Inflation is currently at a 30-year high, meaning that it costs the council more to provide the same services, and the cost-of-living crisis is anticipated to result in more local people turning to the council in crisis.  

Councillor Steve Donnelly, cabinet member for decent living incomes, said: “Ealing has been hit hard by COVID-19 and, as a borough, we are still recovering.

“We want to do everything in our power to help our communities, particularly hard-up households, who bore the brunt of the pandemic and are now on the frontline of the cost-of-living crisis. Now, more than ever, we need to make sure that our services can support and protect them as much as possible.

“When government announced their financial settlement for local councils, they made it clear that a 1.99% rise, plus their 1% social care precept, was part of the plan.
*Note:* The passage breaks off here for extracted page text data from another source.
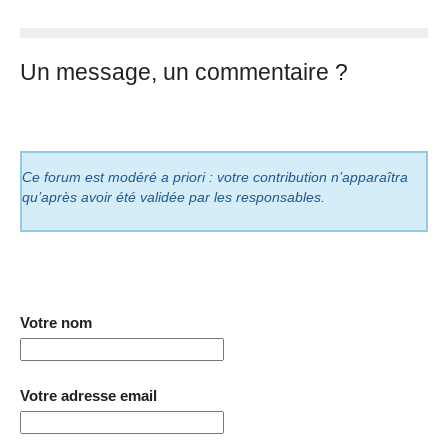
Un message, un commentaire ?
Ce forum est modéré a priori : votre contribution n’apparaîtra
qu’après avoir été validée par les responsables.
Votre nom
Votre adresse email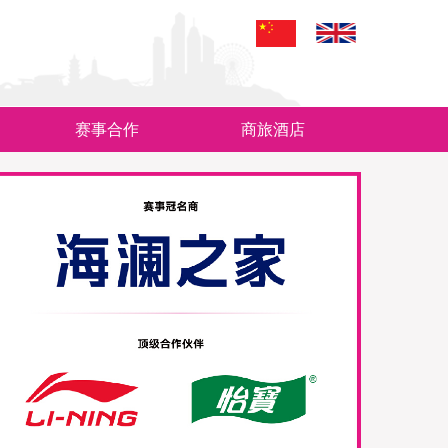
赛事合作
商旅酒店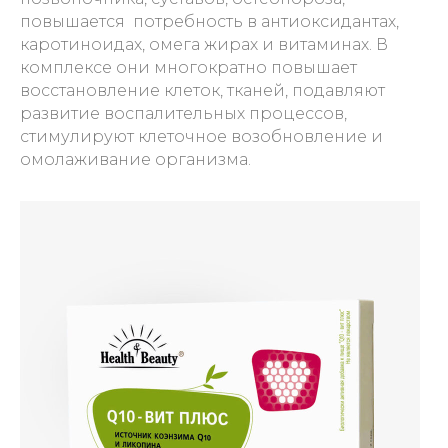
повышается потребность в антиоксидантах,
каротиноидах, омега жирах и витаминах. В
комплексе они многократно повышает
восстановление клеток, тканей, подавляют
развитие воспалительных процессов,
стимулируют клеточное возобновление и
омолаживание организма.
With this built into government calculations, we are left with some tough choices.  Unfortunately, after 10 years of government cuts, inflation at a 30-year high, and with more people needing our help, we must consider raising council tax.”

We expect more people to turn to us for help

Councillor Peter Mason, leader of Ealing Council, said: “We expect more people than ever to turn to us for help in the coming year and, when they do, we want to be in the best possible shape to support them and keep them safe, which is why we are considering this rise.

“Everyone was affected in their own way by the pandemic and lockdowns, but we know that hard-up people on zero hours contracts and Black and ethnic minority households were hit particularly hard.

“The community rightly expects us to provide support when they need it, but we have been left once again with a short-term, inadequate and unreliable funding settlement. This leaves us vulnerable to shocks and unprecedented events like COVID-19. It also makes it incredibly difficult to plan long-term, especially for high-cost, complicated services such as social care.

“We continue to stand on the side of local people, and especially with those who are most vulnerable to food and energy price rises. Our council tax support scheme is there to help those on very low incomes, as well as young care leavers and injured army veterans. We’ve also made it easier to get help to pay for food and essential bills over winter through our local welfare assistance scheme.

“If you need support , please get in touch with us. We want to help.”

If full council votes in favour on Tuesday, 1 March, the council tax increase will throw a much-needed cash lifeline to important services that local people on low incomes rely on.